Beyond ChatGPT: Language Models as Intelligent Business Decision Engines
A lot of hay has been made about the abilities and limitations of large language models (it's all “ChatGPT” to your uncle) since they roared into public prominence a couple of years ago. In fact, with the holiday season in full swing, chances are you've had some family or friends corner you at a holiday party to opine and register their thoughts publicly.
That's been my experience at least. It's always an interesting conversation, but this year was a little different. With a couple of LLM-centered production releases under my belt, I feel like I can start to provide a little bit of insight into what practical roles it's ready to take on.
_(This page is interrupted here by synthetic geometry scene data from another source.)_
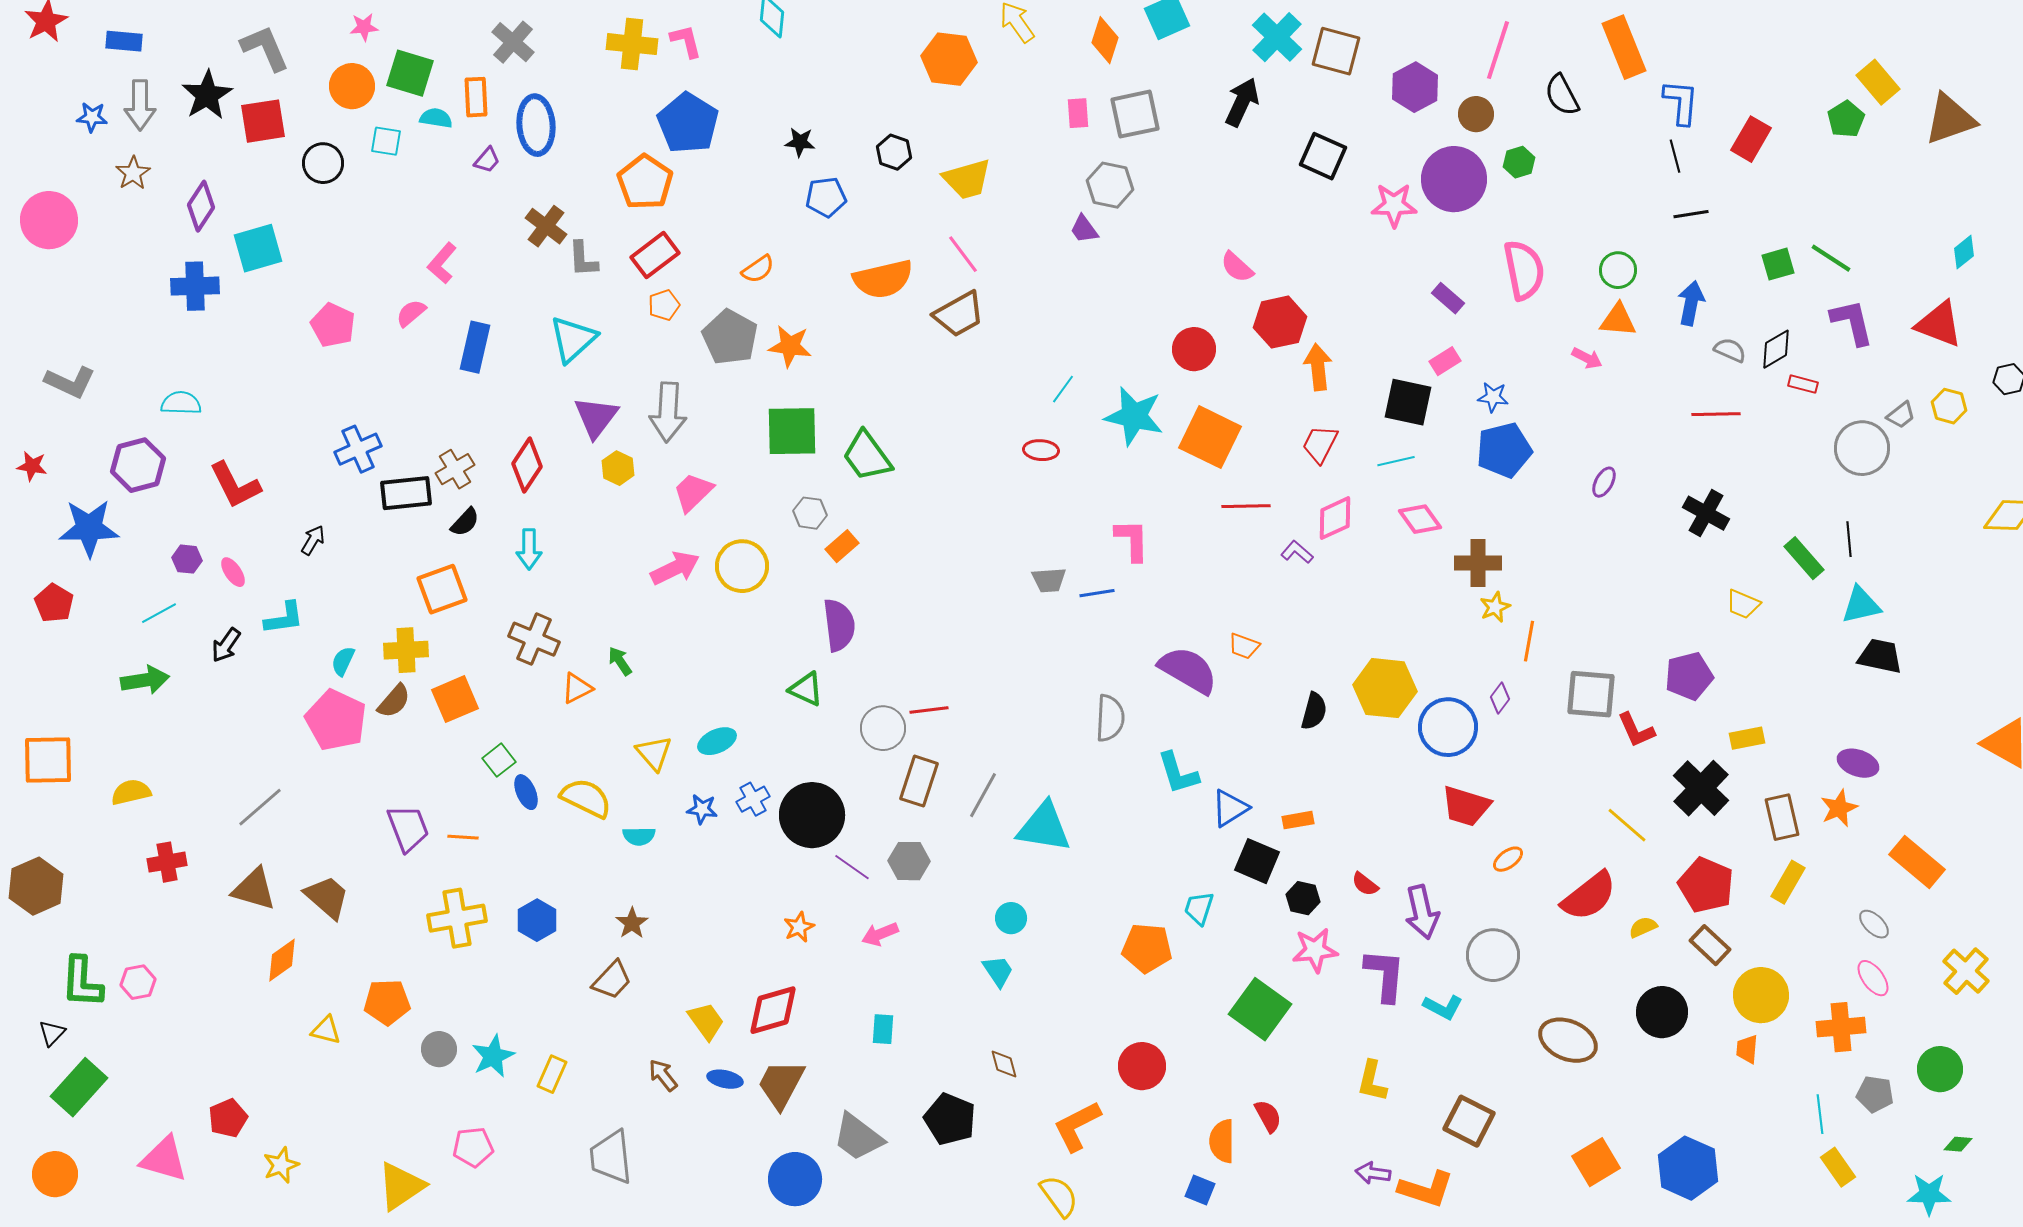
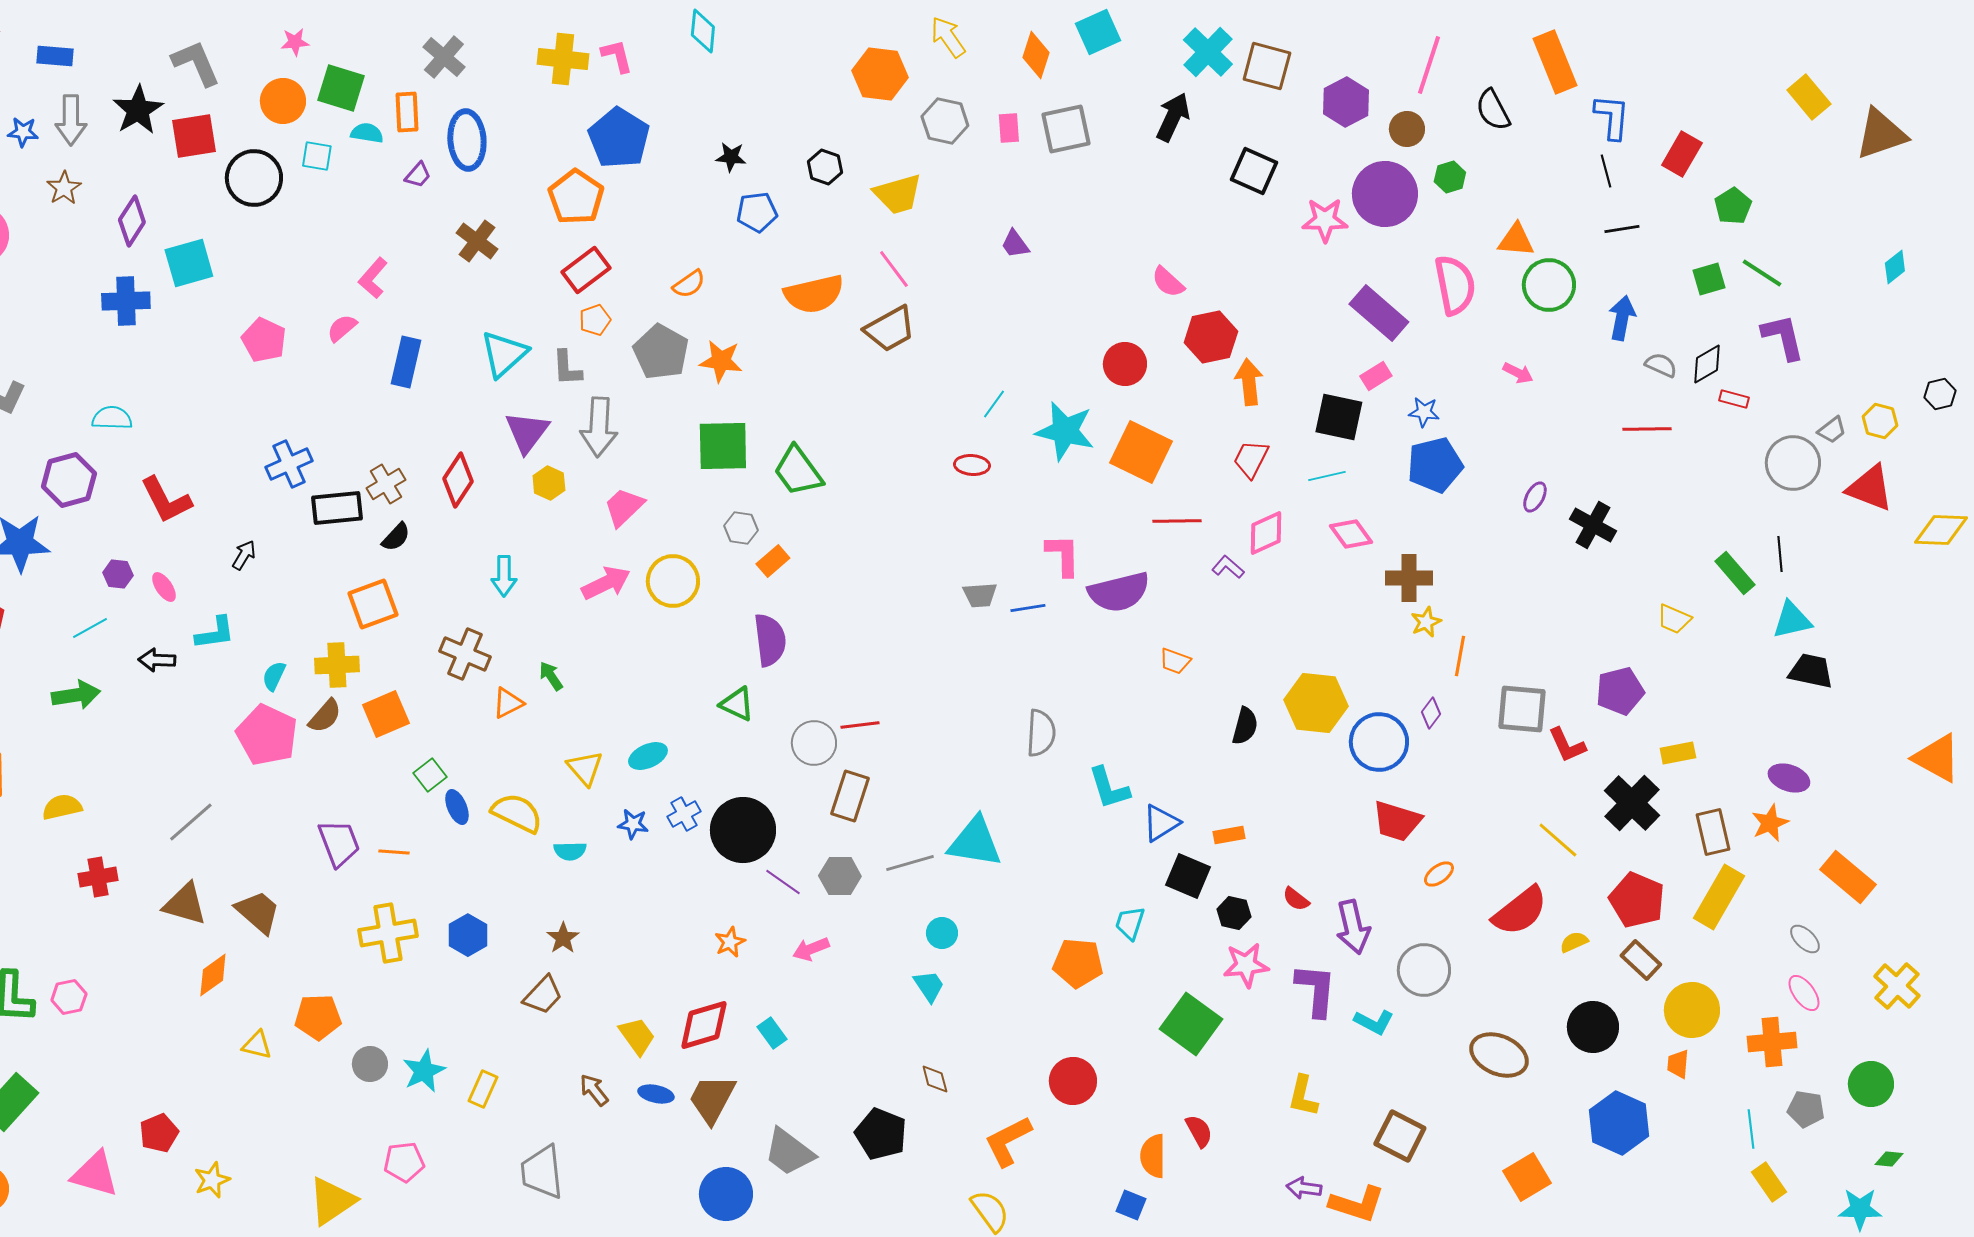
green pentagon: (1846, 119) -> (1733, 206), moved
black circle: (323, 163) -> (254, 178), size x1.4
gray hexagon: (1110, 185) -> (945, 121), moved
gray L-shape: (583, 259) -> (567, 368), moved
green circle: (1618, 270) -> (1549, 285), size x1.4
purple rectangle: (1448, 298) -> (1379, 313), size x1.8
orange triangle: (1618, 320) -> (1516, 240), moved
red triangle: (1939, 324) -> (1870, 488), moved
black cross: (1706, 513) -> (1593, 525), moved
cyan arrow: (529, 549) -> (504, 576), moved
black arrow: (226, 645) -> (157, 660), turned 57
purple semicircle: (1188, 670) -> (1119, 592), moved, turned 136
gray line: (983, 795) -> (910, 863), moved, turned 45
yellow rectangle: (1788, 882) -> (1719, 897), size x1.5
cyan rectangle: (883, 1029) -> (772, 1033), moved, turned -40
blue hexagon: (1688, 1168) -> (1619, 1123), moved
One of the earliest ideas that I had when starting to experiment with LLMs was an API consumer that automatically updated to accommodate relatively minor changes to the target schema. Initially this was spurred on by some frequent, breaking changes to a weather API I was using for a project. Adjusting to the changes wasn't rocket science, but it required attention, time, and a level of vigilance that could probably be better applied elsewhere.
I imagined a language model that could perform the mild course correction on its own, and continue without needing to bring me into the mix. I was curious, but I was also cheap, so I spun up a tiny local model to test the theory(big shout out to open-hermes-2.)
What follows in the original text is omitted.